Before the vessel left the Noord Canal the hope of seeing my first Dutch sunset was disappointed by another sudden change in the weather. The sky was obscured, the waters became livid, and the horizon disappeared behind a thick veil of mist.
The ship entered the Meuse, and turned for the tenth time, to the left. At this point the Meuse is very wide, as it carries away and imprisons the waters of the Waal, the largest branch of the Rhine, and the waters of the Leck and Yssel also empty themselves into it. Its banks are flanked on either side by long rows of trees, and are dotted with houses, workshops, manufactories, and arsenals, which grow thicker as Rotterdam is approached.
However little acquainted one may be with the physical history of Holland, the first time one sees the Meuse and thinks of its memorable overflowings, of the thousand calamities and innumerable victims of that capricious and terrible river, one regards it with a sort of uneasy curiosity, much as one looks at a famous brigand. The eye rests on the dykes with a feeling almost of satisfaction and gratitude, as on the brigand when he is safely handcuffed and in the hands of the police.
While my eyes were roving in search of Rotterdam, a Dutch passenger told how, when the Meuse is frozen, the currents, coming unexpectedly from warmer regions, strike the ice that covers the river, break it, upheave enormous blocks with a terrific crash, and hurl them against the dykes, piling them in immense heaps which choke the course of the river and make it overflow. Then begins a strange battle. The Dutch answer the threats of the Meuse with cannonade. The artillery is called out, volleys of grape-shot break the towers and barricades of ice which oppose the current, into a storm of splinters and briny hail. "We Hollanders," concluded the passenger, "are the only people who have to take up arms against the rivers."

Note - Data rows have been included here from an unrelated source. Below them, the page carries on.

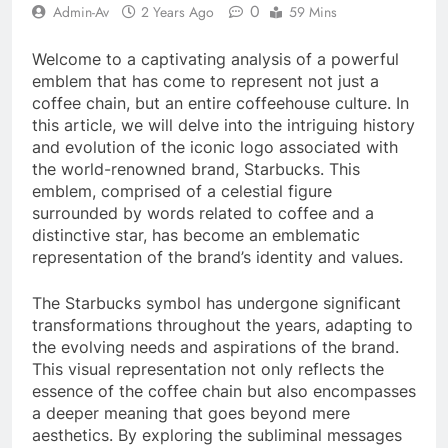
0
Admin-Av
2 Years Ago
59 Mins
Welcome to a captivating analysis of a powerful
emblem that has come to represent not just a
coffee chain, but an entire coffeehouse culture. In
this article, we will delve into the intriguing history
and evolution of the iconic logo associated with
the world-renowned brand, Starbucks. This
emblem, comprised of a celestial figure
surrounded by words related to coffee and a
distinctive star, has become an emblematic
representation of the brand’s identity and values.
The Starbucks symbol has undergone significant
transformations throughout the years, adapting to
the evolving needs and aspirations of the brand.
This visual representation not only reflects the
essence of the coffee chain but also encompasses
a deeper meaning that goes beyond mere
aesthetics. By exploring the subliminal messages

When we came in sight of Rotterdam it was growing dark and drizzling. Through the thick mist I could barely see a great confusion of ships, houses, windmills, towers, trees, and moving figures on dykes and bridges. There were lights everywhere. It was a great city different in appearance from any I had seen before, but fog and darkness soon hid it from my view. By the time I had taken leave of my fellow-travellers and had gathered my luggage together, it was night. "So much the better," I said getting into a cab. "I shall see for the first time a Dutch city by night; this must indeed be a novel spectacle." In fact, Bismarck, when at Rotterdam, wrote to his wife that at night he saw "phantoms on the roofs."
ROTTERDAM.
One cannot learn much about Rotterdam by entering it at night. The cab passed directly over a bridge that gave out a hollow sound, and while I believed myself to be—and, in fact, was—in the city, to my surprise I saw on either side a row of ships which were soon lost in the darkness. When we had crossed the bridge we drove along streets brightly lighted and full of people, and reached another bridge, to find ourselves between other rows of ships. So we went on for some time, from bridge to street, from street to bridge. To increase the confusion, there was everywhere an illumination such as I had never seen before. There were lamps at the corners of the streets, lanterns on the ships, beacons on the bridges, lights in the windows, and smaller lights under the houses,—all of which were reflected by the water. Suddenly the cab stopped in the midst of a crowd of people. I put my head out of the window, and saw a bridge suspended in mid-air. I asked what was the matter, and some one answered that a ship was passing. In a moment we were again on our way, and I had a peep at a tangle of canals crossing and recrossing each other, and of bridges that seemed to form a large square full of masts and studded with lights. Then, at last, we turned a corner and arrived at the hotel.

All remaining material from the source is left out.